View your garden from a distance. Every garden is a work of natural wonder. Is your garden manicured to near perfection, or is it overgrown and wild? Realize the beauty of its present state. Realize too, that as you view it is changing.

The art of pruning gives you a relationship with nature that defines your garden. Develop the skill with confidence. Gather information, acquire the tools, employ intuition, be creative.

Developing the skill requires confidence. Initially, prune lightly. If you don't obtain a perfect shape, remember, nature provides ample opportunity. Be comfortable in the decision process of pruning. Sometimes it is good to move quickly and freely, at times you may need to think out every deliberate cut.

Knowing the characteristics of your plant is important. Read about them. If you have questions ask a neighbor, local nursery person, or a master gardener at the U.C. Cooperative Extension Office.
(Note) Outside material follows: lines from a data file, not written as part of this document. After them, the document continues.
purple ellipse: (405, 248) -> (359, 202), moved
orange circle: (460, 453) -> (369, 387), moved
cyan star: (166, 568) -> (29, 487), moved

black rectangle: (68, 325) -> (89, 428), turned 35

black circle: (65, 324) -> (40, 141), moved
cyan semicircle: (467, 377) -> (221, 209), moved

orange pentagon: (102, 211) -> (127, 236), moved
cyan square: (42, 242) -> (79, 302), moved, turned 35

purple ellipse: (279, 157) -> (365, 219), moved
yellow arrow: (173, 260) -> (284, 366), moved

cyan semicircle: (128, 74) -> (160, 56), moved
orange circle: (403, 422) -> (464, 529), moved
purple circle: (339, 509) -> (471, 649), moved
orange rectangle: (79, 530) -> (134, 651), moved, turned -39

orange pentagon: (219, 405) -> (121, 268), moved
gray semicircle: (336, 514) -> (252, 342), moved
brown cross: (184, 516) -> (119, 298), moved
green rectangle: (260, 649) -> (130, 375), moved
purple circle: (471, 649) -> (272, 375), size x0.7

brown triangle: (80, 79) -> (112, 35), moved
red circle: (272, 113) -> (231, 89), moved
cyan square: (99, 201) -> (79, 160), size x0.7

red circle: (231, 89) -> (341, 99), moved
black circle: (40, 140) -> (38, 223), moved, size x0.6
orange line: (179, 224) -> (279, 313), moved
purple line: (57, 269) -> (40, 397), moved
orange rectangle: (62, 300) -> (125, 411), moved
Tools are important. Hand pruners, lopping shears, hedge clippers and a pruning saw will take care of most plants. For larger trees you may need a pole pruner/saw and a chain saw. Check over your tools. If they are dull I recommend that you learn the skill of sharpening, or have them sharpened professionally. Fingers work well for cleaning dried leaves and snapping little branches.

Use your intuition. If you need to walk through your garden you would naturally clear a path. Prune so that your garden is comfortable for working and relaxation. Let instinct guide you. Be creative. Plants can be pruned for a natural appearance or shaped to create ground covers, shrubs, hedges, trees, trellises, espaliers and topiaries. Experiment and see what nature can do.